--- Task directions ---
With both ends included, repeat exactly the lines of the entries below from the one containing "est la façade maritime" down to the one containing "クリスマスディナー空席状況(12月", and no others.

——

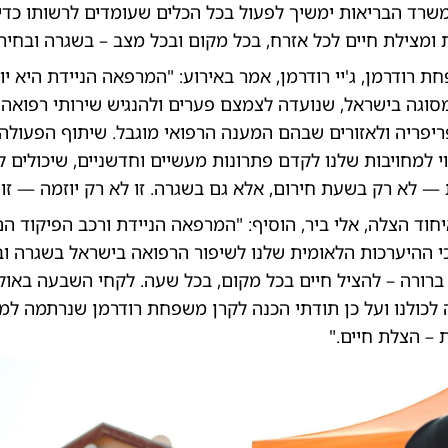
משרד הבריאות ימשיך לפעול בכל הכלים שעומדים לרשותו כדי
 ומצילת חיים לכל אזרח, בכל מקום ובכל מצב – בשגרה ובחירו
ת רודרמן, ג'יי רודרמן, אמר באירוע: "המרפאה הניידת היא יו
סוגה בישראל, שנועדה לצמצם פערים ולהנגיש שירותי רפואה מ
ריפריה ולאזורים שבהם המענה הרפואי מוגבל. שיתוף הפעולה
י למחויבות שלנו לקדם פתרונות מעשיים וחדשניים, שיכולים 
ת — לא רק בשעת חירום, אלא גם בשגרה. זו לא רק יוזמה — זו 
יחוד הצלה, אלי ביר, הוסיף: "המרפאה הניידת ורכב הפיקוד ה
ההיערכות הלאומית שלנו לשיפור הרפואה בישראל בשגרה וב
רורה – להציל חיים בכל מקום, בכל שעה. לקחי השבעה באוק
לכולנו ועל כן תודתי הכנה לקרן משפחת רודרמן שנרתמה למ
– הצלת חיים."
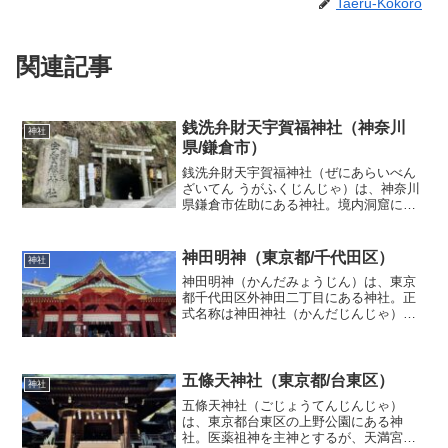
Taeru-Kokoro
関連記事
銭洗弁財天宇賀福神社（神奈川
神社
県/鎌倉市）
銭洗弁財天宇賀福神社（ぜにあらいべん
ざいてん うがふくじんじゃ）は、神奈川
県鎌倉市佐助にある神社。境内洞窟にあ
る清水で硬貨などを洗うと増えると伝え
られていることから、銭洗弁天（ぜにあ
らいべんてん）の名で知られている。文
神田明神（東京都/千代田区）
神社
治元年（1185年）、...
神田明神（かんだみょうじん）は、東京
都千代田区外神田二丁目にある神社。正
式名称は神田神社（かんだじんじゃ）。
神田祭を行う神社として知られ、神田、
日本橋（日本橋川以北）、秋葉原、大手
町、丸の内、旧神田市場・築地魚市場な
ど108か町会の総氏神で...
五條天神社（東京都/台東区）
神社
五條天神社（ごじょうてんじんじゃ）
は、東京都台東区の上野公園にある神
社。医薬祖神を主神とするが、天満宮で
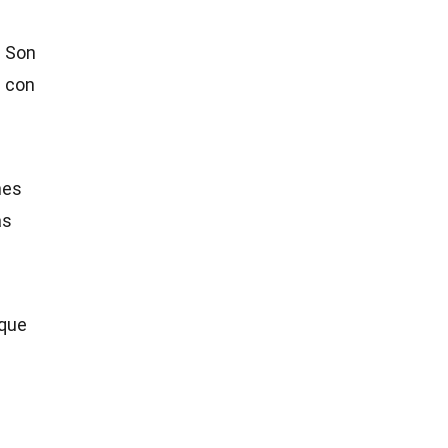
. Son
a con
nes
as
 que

——

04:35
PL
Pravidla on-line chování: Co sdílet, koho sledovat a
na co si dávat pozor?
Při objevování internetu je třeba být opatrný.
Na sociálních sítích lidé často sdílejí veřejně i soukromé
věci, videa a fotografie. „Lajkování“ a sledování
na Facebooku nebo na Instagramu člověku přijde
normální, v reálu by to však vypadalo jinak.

——

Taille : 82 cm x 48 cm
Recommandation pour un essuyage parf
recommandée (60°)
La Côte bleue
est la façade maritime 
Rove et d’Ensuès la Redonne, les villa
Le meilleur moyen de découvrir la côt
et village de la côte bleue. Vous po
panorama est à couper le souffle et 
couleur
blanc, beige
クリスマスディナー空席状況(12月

——

--- Response for this exercise ---
est la façade maritime 
Rove et d’Ensuès la Redonne, les villa
Le meilleur moyen de découvrir la côt
et village de la côte bleue. Vous po
panorama est à couper le souffle et 
couleur
blanc, beige
クリスマスディナー空席状況(12月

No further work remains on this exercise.